━━━ Dataset ━━━

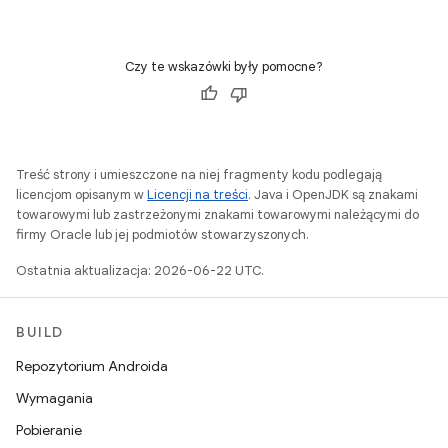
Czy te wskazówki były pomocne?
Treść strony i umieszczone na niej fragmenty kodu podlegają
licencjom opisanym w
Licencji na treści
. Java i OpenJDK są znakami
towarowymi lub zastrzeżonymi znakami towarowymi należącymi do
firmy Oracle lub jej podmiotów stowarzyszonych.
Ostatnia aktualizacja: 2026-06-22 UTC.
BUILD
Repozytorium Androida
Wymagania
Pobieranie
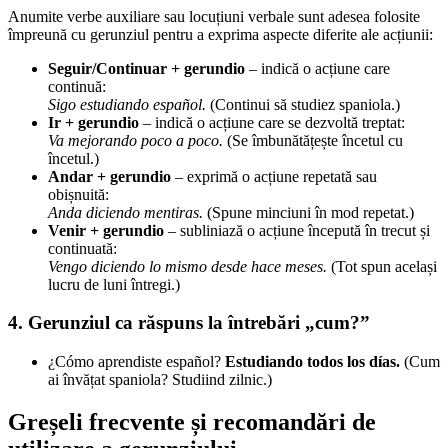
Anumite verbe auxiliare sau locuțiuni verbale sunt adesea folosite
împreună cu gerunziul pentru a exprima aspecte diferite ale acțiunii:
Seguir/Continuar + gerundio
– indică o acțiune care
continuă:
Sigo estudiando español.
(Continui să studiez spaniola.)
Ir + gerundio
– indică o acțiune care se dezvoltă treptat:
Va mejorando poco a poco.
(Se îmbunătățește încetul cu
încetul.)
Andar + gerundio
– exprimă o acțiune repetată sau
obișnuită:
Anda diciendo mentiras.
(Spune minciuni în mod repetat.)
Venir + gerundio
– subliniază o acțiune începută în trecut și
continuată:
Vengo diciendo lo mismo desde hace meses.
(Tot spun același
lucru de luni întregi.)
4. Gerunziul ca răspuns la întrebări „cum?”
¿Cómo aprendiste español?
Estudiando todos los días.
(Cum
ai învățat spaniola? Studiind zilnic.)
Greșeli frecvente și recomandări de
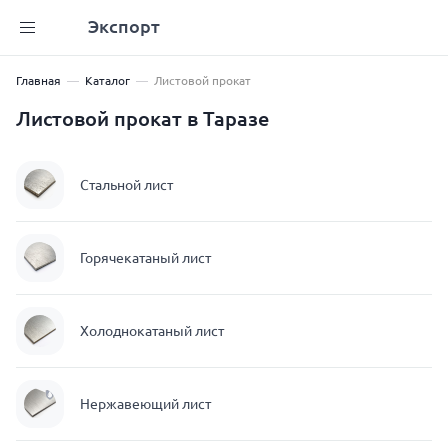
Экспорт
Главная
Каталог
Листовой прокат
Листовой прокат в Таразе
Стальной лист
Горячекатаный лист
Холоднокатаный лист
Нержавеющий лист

━━━
━━━ Dataset ━━━

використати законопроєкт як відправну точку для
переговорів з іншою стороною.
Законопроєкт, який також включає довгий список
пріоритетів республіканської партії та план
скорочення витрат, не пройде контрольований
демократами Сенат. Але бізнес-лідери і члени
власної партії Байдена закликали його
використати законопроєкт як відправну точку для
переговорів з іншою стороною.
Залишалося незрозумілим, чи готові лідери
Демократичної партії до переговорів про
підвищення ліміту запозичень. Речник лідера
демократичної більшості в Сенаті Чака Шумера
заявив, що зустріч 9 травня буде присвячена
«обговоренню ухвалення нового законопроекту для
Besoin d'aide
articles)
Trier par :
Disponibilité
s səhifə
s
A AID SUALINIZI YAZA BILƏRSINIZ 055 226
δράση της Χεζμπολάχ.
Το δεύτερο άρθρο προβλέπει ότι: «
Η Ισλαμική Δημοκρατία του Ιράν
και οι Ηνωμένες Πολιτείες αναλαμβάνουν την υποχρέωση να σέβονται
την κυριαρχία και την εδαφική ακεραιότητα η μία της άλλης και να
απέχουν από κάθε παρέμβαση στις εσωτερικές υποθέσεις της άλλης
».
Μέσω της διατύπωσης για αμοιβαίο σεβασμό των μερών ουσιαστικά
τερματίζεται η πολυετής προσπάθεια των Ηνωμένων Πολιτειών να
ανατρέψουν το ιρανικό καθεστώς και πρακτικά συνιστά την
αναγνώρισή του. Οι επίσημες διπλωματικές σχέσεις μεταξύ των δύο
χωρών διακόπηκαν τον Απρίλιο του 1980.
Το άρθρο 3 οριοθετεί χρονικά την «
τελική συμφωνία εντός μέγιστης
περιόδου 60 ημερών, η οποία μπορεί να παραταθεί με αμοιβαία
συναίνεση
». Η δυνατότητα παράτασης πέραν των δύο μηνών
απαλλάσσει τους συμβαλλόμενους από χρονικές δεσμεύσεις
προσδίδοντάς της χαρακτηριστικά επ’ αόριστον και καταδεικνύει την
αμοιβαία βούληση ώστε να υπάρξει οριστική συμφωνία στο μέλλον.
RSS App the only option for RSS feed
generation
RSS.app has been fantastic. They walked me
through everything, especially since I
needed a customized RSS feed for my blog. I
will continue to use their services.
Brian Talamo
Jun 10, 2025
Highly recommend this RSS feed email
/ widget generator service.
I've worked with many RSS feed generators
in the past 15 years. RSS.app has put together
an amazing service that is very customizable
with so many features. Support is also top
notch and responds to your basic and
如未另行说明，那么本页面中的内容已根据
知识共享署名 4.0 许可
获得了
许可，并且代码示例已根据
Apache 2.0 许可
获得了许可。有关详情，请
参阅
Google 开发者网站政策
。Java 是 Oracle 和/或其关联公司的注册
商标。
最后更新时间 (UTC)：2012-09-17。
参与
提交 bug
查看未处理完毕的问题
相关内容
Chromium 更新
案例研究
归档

━━━

--- What the exercise asks ---
Within the data above, the lines from the one with "Besoin d'aide" to the one with "τερματίζεται η πολυετής" must be repeated exactly; no other line belongs in the answer.

--- Exercise output ---
Besoin d'aide
articles)
Trier par :
Disponibilité
s səhifə
s
A AID SUALINIZI YAZA BILƏRSINIZ 055 226
δράση της Χεζμπολάχ.
Το δεύτερο άρθρο προβλέπει ότι: «
Η Ισλαμική Δημοκρατία του Ιράν
και οι Ηνωμένες Πολιτείες αναλαμβάνουν την υποχρέωση να σέβονται
την κυριαρχία και την εδαφική ακεραιότητα η μία της άλλης και να
απέχουν από κάθε παρέμβαση στις εσωτερικές υποθέσεις της άλλης
».
Μέσω της διατύπωσης για αμοιβαίο σεβασμό των μερών ουσιαστικά
τερματίζεται η πολυετής προσπάθεια των Ηνωμένων Πολιτειών να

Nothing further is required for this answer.